Skidrowe
Well-known member
If you had a 70kwh battery going 70mph at 1 mile per kwh (due to load), you would discharge the battery in 1 hour. That would be a 1C discharge rate. Even if you had a generator that could run at 70kw and output it continuously for an hour to charge the battery the whole time, that battery would have to have a 2C rating and that thing would get HOT! The current ER batteries charge just above 1C for about 5 minutes at the beginning of a charge session before dropping down below 1C to about .7C for the majority of the remaining charge cycle. It would take a different battery chemistry and/or a significantly improved cooling mechanism for the battery.Ya'll need to stop throwing HP and KW together in this thread it just makes it confusing jumping back and forth and that they dont really represent the same idea in this construct.
The Lightning stores kwh, and uses kw while driving.
2.0mi/kwh at 70mph is 35kw average, meaning you use 35kwh in one hour. To maintain even steven you need a generator to output 35kw continuously.
Assuming you are pulling a trailer and getting 1.0mi/kwh you need a generator capable of 70kw.
The question is if Ford will engineer for zero average battery depletion in a worse case situation, or allow allow battery SOC to drop while driving (you can bet they will, they have to).

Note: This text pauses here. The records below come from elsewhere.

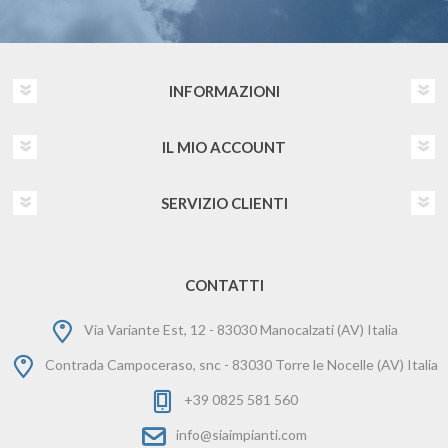
INFORMAZIONI
IL MIO ACCOUNT
SERVIZIO CLIENTI
CONTATTI
Via Variante Est, 12 - 83030 Manocalzati (AV) Italia
Contrada Campoceraso, snc - 83030 Torre le Nocelle (AV) Italia
+39 0825 581 560
info@siaimpianti.com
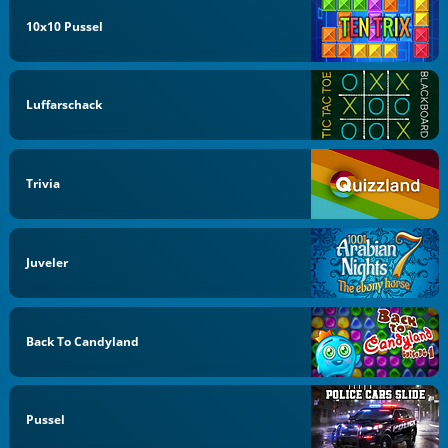
10x10 Pussel
Luffarschack
Trivia
Juveler
Back To Candyland
Pussel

My estimate, ~70kw. Steady state towing a modestly sized RV or a heavy but small trailer. Doing that in the mountains will deplete your battery.
Battery will be 70-90 kw, just below SR now, saving battery. This marches the performance figure.
I've been curious how efficient a generator Ford can manufacture. It will likely have to be diesel and a rough estimate is that a 70kw diesel generator would burn 5-6 gallons of diesel per hour at 100% load. That would be $30 of diesel to go 140 miles with a big load. Or 23-28 mpg with a limited range.
If you increased the battery capacity and generator output, it would increase range at a non-linear rate because you wouldn't also increase the distance (speed) you'd go in an hour. So then the battery would be discharging at a less than 1C rate and leave more room to charge simultaneously without heating the battery up as much. I wonder where the sweet spot would be between battery size, generator output, and total range.
The possibility of thermal runaway increases (I don't know if it's significant) if the cooling mechanism fails while the battery is both charging and discharging at a high rate. Safety measures would have to throttle your power output and charge rate from the generator and would result in a significantly different towing experience than the peak performance of these batteries and motors are capable of.
Despite me not being interested in anything but a battery powered EV, I'm really curious how the engineers at Ford will balance and overcome all these limitations of modern EV batteries and ICE technology. Solving problems is fun. Reading how others solved them is a close second.